I have spent my whole life taking your advice (ok, most of the time), learning from your experiences, hanging on your every word, and most importantly taking your book recommendaitons. As a mom this is a very important role for you to play in my life. As a result you have led me to some of my faves like Gone with the Wind, The Alienist, An Unquiet Mind, The Robber Bride... All terrific reads. All flawless recommendations. Until now. Thus Dear Mother, I say to thee.. seriously?
Introducing my #3: A Reliable Wife, C-
I'll be honest, even the C- seems slightly generous. My Dear Mom recommended this nugget to me about a year ago and after 10 different attempts to read it, I finally forced my way through it.

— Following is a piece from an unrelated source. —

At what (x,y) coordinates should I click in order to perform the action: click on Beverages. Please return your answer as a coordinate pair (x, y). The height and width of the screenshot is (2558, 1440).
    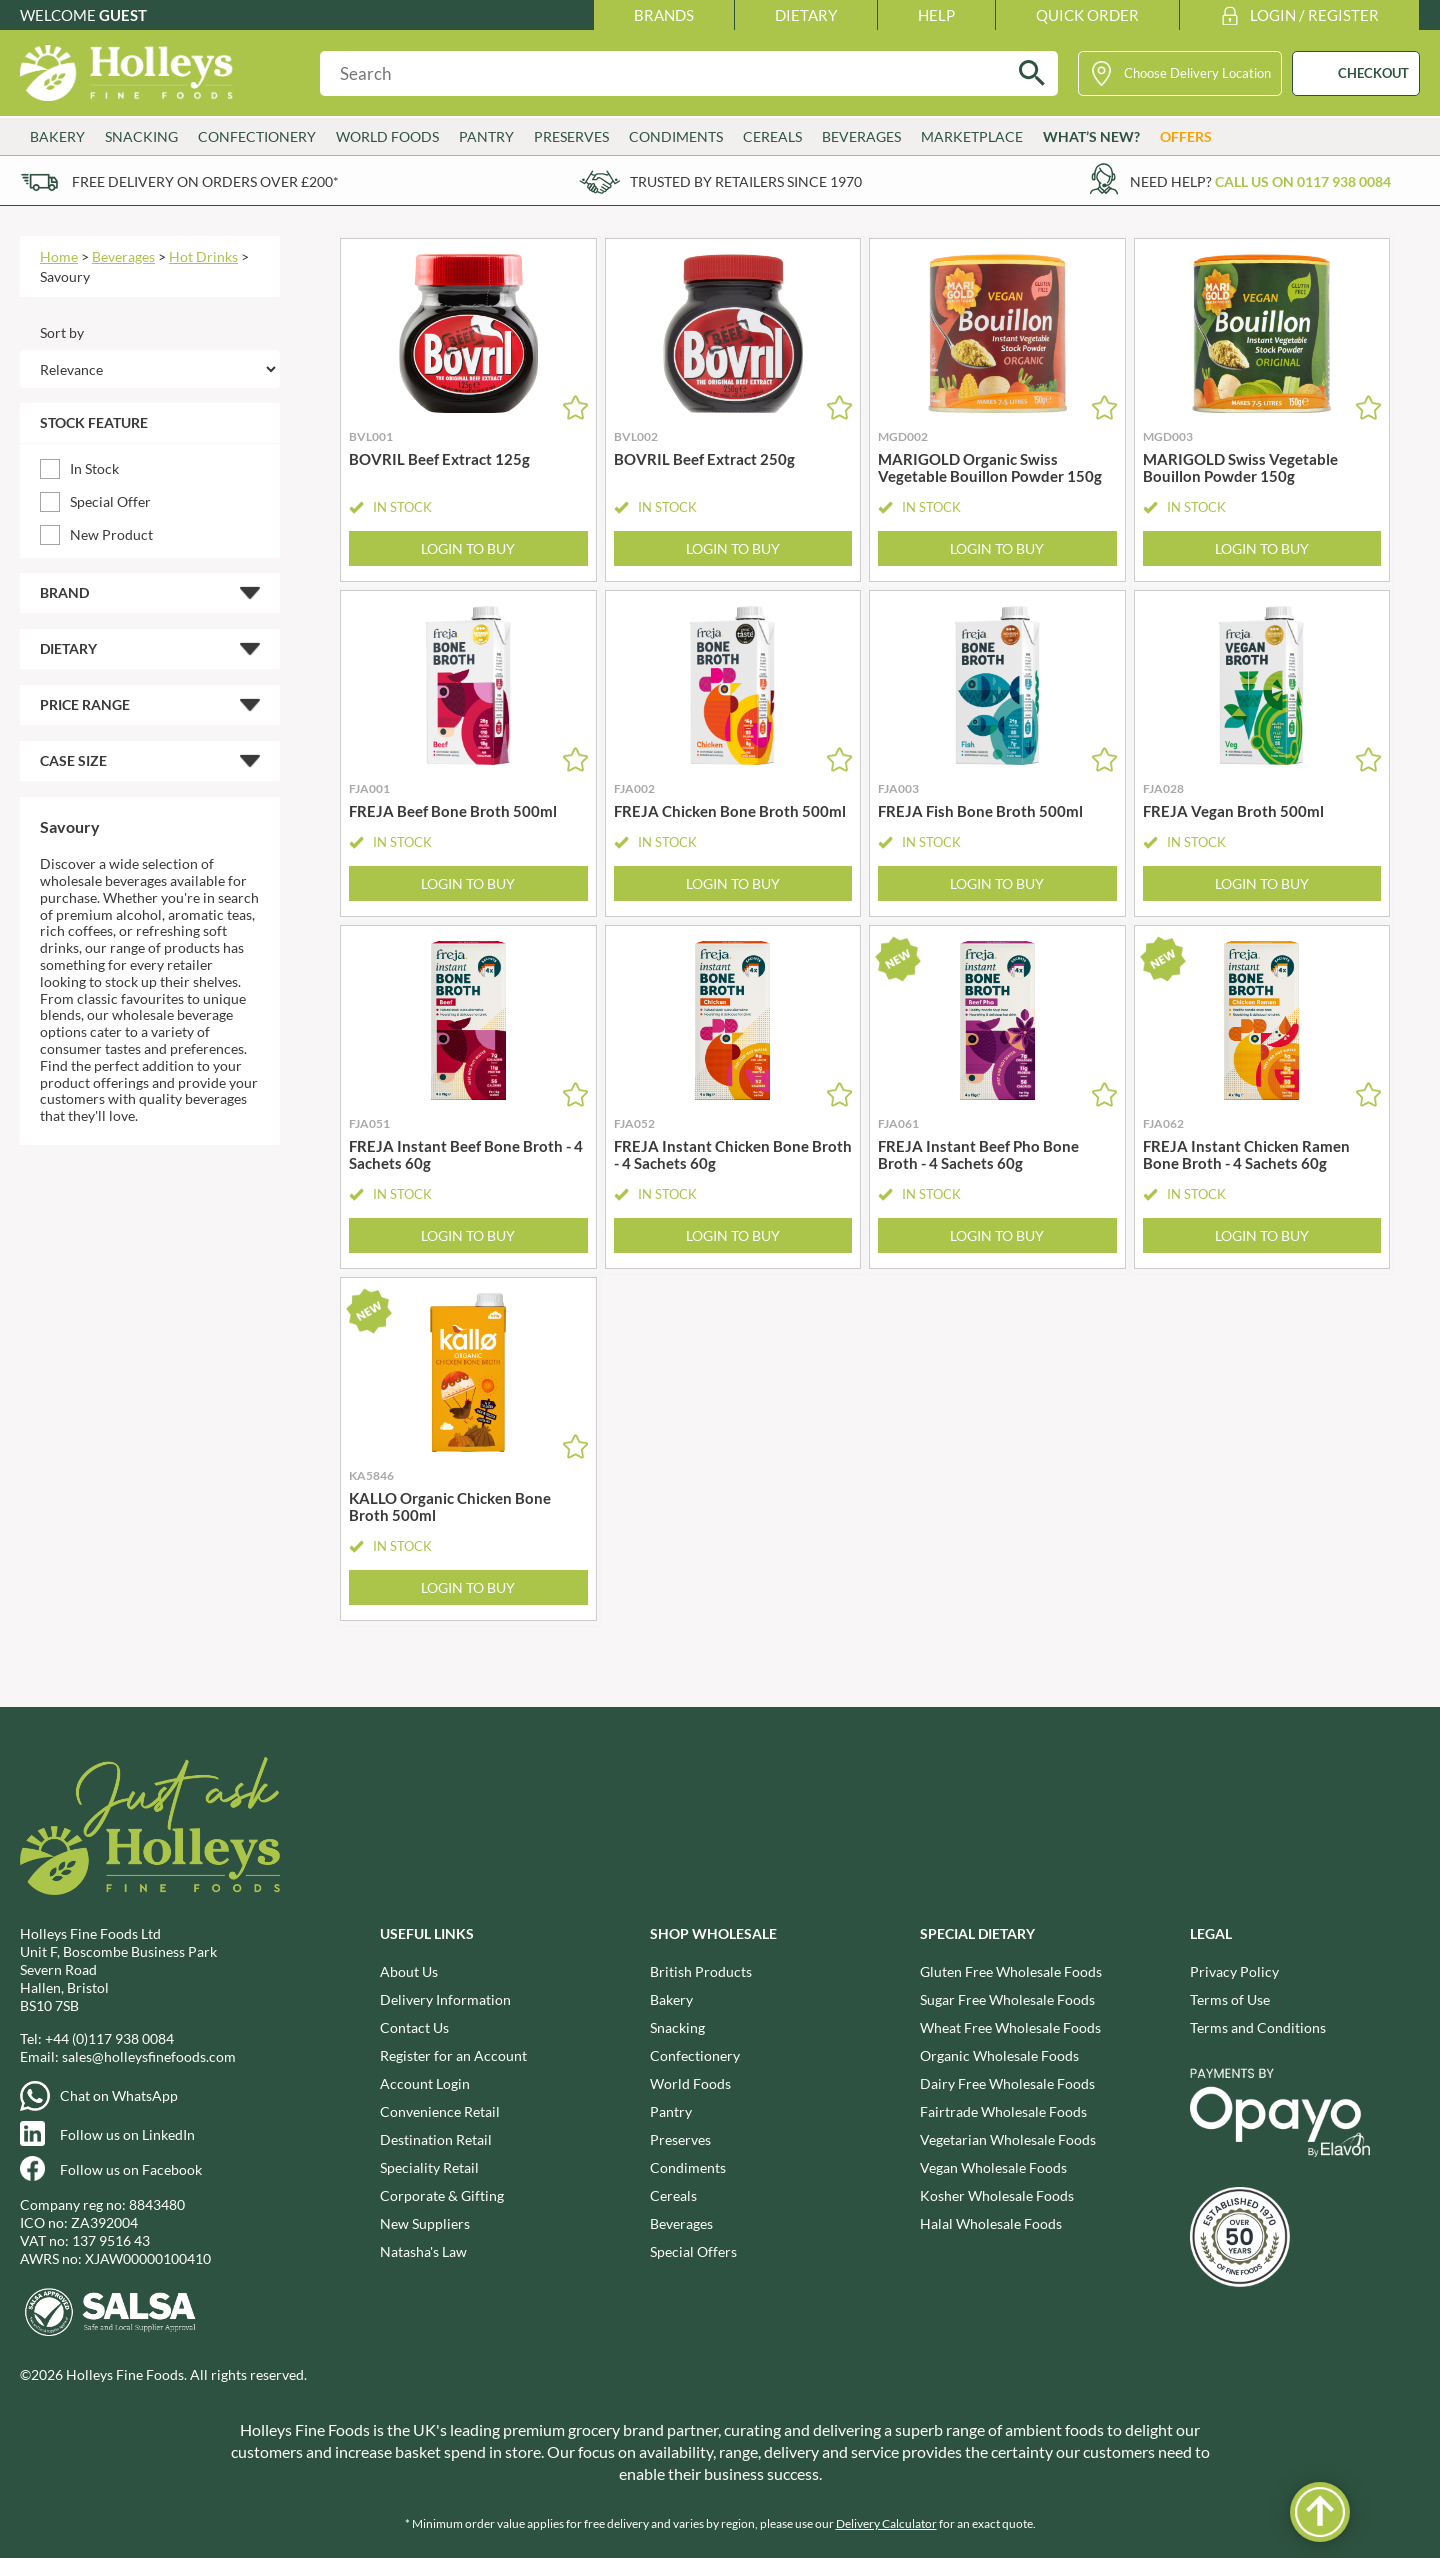
    Looking at the image, I should click on (861, 136).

I kept hoping that it would get better but by a third of the way into it I soon discovered that I was being driven only by the desire to check this off as my number 3 read of the year.
What a disappoint this was. The novel started off slowly and depressingly, against the backdrop of a turn of the century Wisconsin winter and it stayed that way. I was depressed and anxious from start to finish while the one dimensional characters were consumed of sex and revenge and the townspeople were busy eating dictionaries, hanging themselves, and throwing their children down wells. That last bit makes this book sound way more interesting that it was. My anxiety came from my waiting for the plot to improve, waiting in vain for that No way! moment. But instead I found myself only saying Damn all these mundane details, gray skies and white snow, when will this effing book end.
Notice that the cover reads '#1 NEW YORK TIMES BEST SELLER'. So not only was I completely depressed upon finishing, but I left feeling totally disillusioned by the #1 Best Seller status. What was wrong with me that I hated the shit out of this book? A quick glance at Amazon had me feeling better as I discovered that I was not in fact alone with my disdain. The reviews were all over the map with some ranking it as 5 stars (like my mom perhaps) while others gave it only 1. I was in good company.
So no, I won't rehash the plot lines or giveaway the ending. I'd hate to ruin the experience for you should you decide to venture down this depressing-ass path. Maybe you'll like it and maybe you won't make it through the first chapter but either way please remember:
I do not recommend this read but my mom does.